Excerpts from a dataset
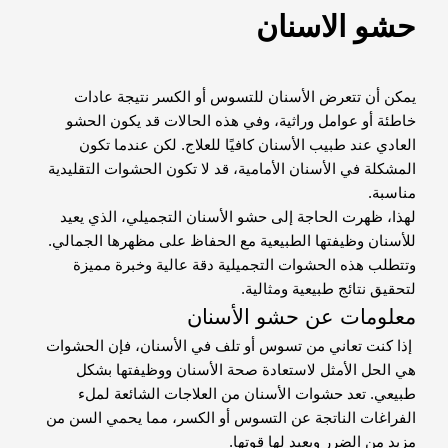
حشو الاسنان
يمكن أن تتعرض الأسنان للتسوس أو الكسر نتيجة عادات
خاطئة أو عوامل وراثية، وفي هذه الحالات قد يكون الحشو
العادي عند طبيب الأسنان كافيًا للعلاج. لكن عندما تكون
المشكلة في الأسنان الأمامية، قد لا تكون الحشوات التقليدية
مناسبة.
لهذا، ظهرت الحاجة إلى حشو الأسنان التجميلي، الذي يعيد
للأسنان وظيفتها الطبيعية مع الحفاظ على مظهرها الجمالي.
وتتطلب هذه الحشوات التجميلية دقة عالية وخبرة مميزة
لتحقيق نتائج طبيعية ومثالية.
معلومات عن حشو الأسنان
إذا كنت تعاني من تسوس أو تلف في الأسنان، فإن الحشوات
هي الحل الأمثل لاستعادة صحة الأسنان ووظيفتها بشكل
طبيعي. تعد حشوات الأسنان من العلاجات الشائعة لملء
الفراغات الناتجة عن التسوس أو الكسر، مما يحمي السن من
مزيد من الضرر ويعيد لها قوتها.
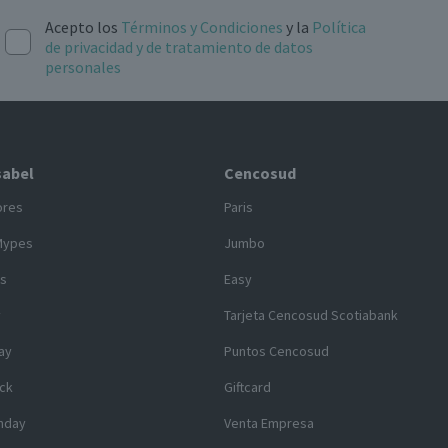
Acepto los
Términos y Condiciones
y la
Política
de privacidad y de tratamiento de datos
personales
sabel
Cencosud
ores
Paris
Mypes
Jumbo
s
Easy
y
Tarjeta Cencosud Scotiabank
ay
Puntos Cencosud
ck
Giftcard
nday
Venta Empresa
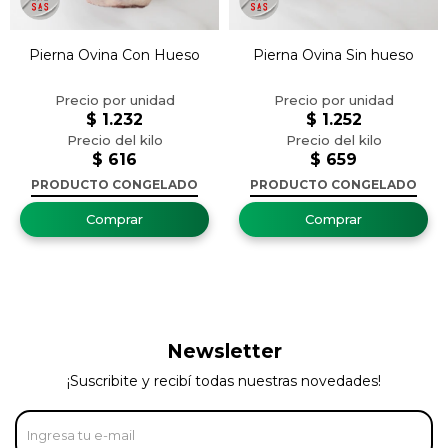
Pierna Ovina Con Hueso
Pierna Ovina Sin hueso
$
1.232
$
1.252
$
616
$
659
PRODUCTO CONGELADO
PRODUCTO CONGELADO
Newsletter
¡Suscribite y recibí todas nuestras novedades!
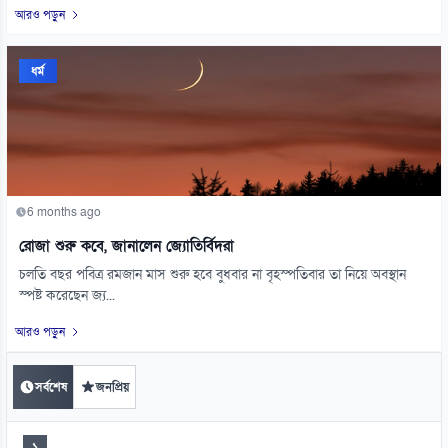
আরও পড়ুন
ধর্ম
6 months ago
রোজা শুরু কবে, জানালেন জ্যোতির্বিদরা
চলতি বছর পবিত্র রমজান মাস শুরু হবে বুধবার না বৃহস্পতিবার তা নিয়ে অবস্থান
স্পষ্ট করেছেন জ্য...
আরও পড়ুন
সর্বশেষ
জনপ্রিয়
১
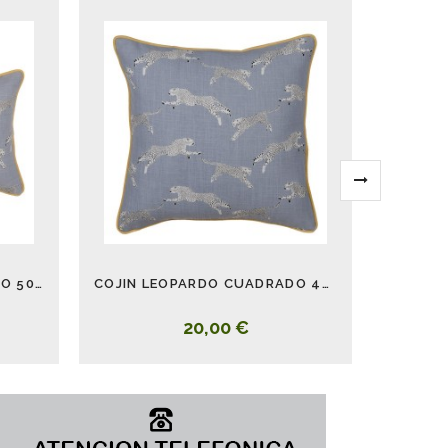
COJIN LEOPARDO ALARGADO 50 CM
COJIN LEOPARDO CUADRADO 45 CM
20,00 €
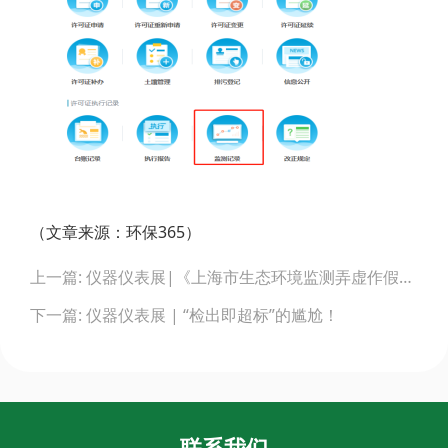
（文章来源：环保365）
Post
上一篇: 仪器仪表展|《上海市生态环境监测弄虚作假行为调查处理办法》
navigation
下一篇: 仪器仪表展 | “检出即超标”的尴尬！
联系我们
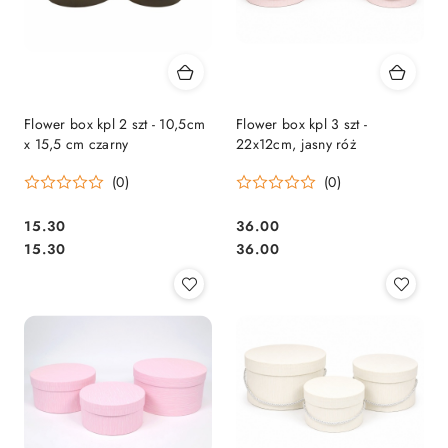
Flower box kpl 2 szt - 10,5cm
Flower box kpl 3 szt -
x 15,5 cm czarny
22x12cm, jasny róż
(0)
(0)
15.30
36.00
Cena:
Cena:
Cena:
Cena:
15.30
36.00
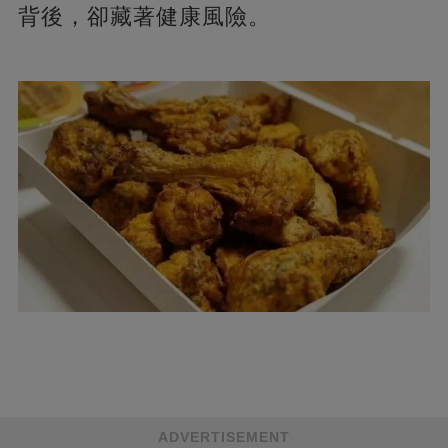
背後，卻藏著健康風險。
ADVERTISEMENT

### Task instructions
Restate, word for word, the entries above, dropping any picture.

### Problem solution
حشو الاسنان
يمكن أن تتعرض الأسنان للتسوس أو الكسر نتيجة عادات
خاطئة أو عوامل وراثية، وفي هذه الحالات قد يكون الحشو
العادي عند طبيب الأسنان كافيًا للعلاج. لكن عندما تكون
المشكلة في الأسنان الأمامية، قد لا تكون الحشوات التقليدية
مناسبة.
لهذا، ظهرت الحاجة إلى حشو الأسنان التجميلي، الذي يعيد
للأسنان وظيفتها الطبيعية مع الحفاظ على مظهرها الجمالي.
وتتطلب هذه الحشوات التجميلية دقة عالية وخبرة مميزة
لتحقيق نتائج طبيعية ومثالية.
معلومات عن حشو الأسنان
إذا كنت تعاني من تسوس أو تلف في الأسنان، فإن الحشوات
هي الحل الأمثل لاستعادة صحة الأسنان ووظيفتها بشكل
طبيعي. تعد حشوات الأسنان من العلاجات الشائعة لملء
الفراغات الناتجة عن التسوس أو الكسر، مما يحمي السن من
مزيد من الضرر ويعيد لها قوتها.
Acepto los
Términos y Condiciones
y la
Política
de privacidad y de tratamiento de datos
personales
sabel
Cencosud
ores
Paris
Mypes
Jumbo
s
Easy
y
Tarjeta Cencosud Scotiabank
ay
Puntos Cencosud
ck
Giftcard
nday
Venta Empresa
Pierna Ovina Con Hueso
Pierna Ovina Sin hueso
$
1.232
$
1.252
$
616
$
659
PRODUCTO CONGELADO
PRODUCTO CONGELADO
Newsletter
¡Suscribite y recibí todas nuestras novedades!
আরও পড়ুন
ধর্ম
6 months ago
রোজা শুরু কবে, জানালেন জ্যোতির্বিদরা
চলতি বছর পবিত্র রমজান মাস শুরু হবে বুধবার না বৃহস্পতিবার তা নিয়ে অবস্থান
স্পষ্ট করেছেন জ্য...
আরও পড়ুন
সর্বশেষ
জনপ্রিয়
১
COJIN LEOPARDO ALARGADO 50 CM
COJIN LEOPARDO CUADRADO 45 CM
20,00 €
（文章来源：环保365）
Post
上一篇: 仪器仪表展|《上海市生态环境监测弄虚作假行为调查处理办法》
navigation
下一篇: 仪器仪表展 | “检出即超标”的尴尬！
联系我们
Flower box kpl 2 szt - 10,5cm
Flower box kpl 3 szt -
x 15,5 cm czarny
22x12cm, jasny róż
(0)
(0)
15.30
36.00
Cena:
Cena:
Cena:
Cena:
15.30
36.00
背後，卻藏著健康風險。
ADVERTISEMENT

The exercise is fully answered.